What I mean by that is that fantasizing about a celebrity is fine. We all can cop to that. Hell, I ship myself with Exo’s Chen and I’m not ashamed to admit it. But I think it becomes an issue when a person portrays their fantasy onto a “ship” expecting that group of individuals to act and behave like the author wants them to.
It’s important to keep in mind that K-Pop idols are human beings, not characters. On the other hand, idols can be an excellent source of inspiration for fictional characterization. There has to be a line drawn between what’s made-up and what is real.
Lo: Sane, respectful fans who are aware of the fact that their ship is fictional and I get along just fine. The ones who insist their ship is real and deride anyone who says otherwise? Yeah, them I have issues with.

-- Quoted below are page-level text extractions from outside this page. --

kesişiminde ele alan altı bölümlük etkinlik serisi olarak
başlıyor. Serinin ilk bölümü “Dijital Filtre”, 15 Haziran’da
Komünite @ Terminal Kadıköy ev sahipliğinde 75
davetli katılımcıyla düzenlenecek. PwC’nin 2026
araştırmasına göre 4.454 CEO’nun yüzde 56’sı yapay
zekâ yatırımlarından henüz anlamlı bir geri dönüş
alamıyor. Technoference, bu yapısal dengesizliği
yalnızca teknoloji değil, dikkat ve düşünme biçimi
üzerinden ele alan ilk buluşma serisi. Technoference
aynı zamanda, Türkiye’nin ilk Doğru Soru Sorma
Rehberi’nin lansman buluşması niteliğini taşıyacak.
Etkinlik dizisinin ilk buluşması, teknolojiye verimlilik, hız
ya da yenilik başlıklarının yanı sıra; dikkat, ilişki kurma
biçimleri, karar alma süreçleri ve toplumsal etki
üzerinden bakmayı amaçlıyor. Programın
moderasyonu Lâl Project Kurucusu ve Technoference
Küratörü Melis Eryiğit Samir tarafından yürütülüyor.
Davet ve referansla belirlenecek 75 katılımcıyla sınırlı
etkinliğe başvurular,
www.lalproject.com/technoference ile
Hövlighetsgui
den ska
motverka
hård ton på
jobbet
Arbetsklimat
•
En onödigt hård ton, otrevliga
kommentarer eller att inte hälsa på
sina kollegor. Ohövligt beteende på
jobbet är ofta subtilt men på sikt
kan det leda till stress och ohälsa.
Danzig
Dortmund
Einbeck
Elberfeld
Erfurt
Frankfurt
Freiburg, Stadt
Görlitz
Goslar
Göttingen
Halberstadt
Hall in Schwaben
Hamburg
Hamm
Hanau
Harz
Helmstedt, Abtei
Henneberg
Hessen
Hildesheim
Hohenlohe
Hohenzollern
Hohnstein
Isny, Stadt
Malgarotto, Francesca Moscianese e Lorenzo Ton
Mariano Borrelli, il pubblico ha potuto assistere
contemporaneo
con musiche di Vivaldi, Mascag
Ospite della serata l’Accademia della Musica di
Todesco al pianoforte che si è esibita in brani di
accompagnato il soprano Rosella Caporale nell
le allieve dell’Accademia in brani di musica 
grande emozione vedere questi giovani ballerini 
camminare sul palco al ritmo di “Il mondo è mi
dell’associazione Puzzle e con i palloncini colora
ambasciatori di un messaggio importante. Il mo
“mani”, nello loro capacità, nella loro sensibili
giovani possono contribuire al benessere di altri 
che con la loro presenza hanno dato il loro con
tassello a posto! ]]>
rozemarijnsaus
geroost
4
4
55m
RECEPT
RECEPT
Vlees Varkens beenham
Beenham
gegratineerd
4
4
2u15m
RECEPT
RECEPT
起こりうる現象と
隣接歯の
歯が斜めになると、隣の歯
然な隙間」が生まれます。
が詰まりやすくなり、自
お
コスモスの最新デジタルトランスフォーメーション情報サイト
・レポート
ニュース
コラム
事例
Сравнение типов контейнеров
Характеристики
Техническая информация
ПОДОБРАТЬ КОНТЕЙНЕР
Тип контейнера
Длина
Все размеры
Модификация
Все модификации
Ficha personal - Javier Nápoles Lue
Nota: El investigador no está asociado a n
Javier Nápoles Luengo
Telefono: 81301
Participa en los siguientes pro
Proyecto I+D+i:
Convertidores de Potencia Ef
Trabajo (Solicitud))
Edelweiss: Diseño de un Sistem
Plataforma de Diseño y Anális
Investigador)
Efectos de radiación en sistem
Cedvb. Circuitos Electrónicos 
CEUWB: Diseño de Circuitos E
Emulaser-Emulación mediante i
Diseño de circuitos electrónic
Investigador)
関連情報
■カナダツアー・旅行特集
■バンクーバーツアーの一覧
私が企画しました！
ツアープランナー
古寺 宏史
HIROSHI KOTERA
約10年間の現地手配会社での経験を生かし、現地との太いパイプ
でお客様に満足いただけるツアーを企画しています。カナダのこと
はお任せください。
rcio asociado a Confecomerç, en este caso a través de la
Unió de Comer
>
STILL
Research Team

For one, to insist that you know the sexual preferences of a complete stranger based solely on their public activities rubs me the wrong way on principle. For another, as Camiele pointed out, these fans have very little respect for the movement and the struggles faced by actual LGBTQIA people, but have the gall to accuse anyone who doesn’t like their fervent shipping, even LGBTQIA people, of being homophobic. No seriously, that has happened to me multiple times.

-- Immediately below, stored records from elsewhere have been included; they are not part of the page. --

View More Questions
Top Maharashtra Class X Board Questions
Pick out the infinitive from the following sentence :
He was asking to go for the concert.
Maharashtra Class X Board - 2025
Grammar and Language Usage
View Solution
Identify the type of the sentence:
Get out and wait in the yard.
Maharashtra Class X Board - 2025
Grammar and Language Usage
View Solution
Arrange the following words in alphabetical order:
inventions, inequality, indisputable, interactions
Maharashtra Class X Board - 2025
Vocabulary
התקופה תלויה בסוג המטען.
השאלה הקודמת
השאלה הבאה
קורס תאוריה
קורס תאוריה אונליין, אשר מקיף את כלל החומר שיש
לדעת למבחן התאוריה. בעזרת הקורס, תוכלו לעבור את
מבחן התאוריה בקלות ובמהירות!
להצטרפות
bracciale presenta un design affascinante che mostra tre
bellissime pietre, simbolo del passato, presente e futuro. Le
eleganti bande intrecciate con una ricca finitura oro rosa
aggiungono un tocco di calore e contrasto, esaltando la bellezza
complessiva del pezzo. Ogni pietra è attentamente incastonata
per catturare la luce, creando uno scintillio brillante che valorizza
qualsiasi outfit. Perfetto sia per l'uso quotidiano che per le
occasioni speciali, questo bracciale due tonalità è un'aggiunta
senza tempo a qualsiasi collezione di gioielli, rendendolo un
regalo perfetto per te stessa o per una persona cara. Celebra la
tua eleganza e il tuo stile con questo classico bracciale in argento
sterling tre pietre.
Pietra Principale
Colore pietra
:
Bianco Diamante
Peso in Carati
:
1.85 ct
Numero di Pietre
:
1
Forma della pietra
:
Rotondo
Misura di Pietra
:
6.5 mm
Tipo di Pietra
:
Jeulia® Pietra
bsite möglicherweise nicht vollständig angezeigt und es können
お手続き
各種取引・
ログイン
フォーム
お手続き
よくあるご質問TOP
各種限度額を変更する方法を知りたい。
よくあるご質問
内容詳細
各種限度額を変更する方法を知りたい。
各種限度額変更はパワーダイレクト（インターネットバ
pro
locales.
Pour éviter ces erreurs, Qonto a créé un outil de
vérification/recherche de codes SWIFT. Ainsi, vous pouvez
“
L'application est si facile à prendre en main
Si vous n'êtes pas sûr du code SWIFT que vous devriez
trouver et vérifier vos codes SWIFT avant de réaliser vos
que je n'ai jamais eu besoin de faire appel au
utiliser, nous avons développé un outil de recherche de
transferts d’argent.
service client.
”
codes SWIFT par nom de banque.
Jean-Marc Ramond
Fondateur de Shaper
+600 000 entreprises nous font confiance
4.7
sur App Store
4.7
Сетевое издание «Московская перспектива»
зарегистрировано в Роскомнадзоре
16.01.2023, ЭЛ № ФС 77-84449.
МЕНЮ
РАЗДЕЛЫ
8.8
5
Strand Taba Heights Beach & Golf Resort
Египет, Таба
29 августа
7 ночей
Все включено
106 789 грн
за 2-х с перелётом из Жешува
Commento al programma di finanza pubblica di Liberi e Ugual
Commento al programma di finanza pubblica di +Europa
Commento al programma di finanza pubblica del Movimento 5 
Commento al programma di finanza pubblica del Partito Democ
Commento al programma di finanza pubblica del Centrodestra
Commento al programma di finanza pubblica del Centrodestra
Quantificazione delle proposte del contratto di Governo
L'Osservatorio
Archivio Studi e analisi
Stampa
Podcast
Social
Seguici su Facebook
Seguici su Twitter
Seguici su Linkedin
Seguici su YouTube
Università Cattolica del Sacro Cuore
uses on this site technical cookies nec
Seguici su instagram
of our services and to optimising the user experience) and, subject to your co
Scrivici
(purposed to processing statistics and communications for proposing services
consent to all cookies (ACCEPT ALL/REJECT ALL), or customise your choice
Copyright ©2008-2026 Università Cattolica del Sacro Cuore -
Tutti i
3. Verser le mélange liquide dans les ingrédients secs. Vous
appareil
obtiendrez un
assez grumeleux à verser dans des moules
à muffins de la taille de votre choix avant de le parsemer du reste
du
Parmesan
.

Camiele: What saddens me with shipping is it does create this weird disconnect from reality for “fans” who take it to a point of being blatantly disrespectful and not understanding why or even caring about the very real emotions of the idols they want to force into romantic, oftentimes homoerotic and misgendered relationships. What’s very dangerous is that, oftentimes, it has nothing to do with the actual sexuality of their bias. They want him/her with another bandmate no matter the implications, and a lot of the time have real disdain for the LGBTQIA community.
However, more honest representations of LGBTQIA characters in shows like the Replay series and The Lover give me hope that as older generations fade, younger generations will accept members of the LGBTQIA community as human beings, and we can slowly begin to rid the world of this bigotry.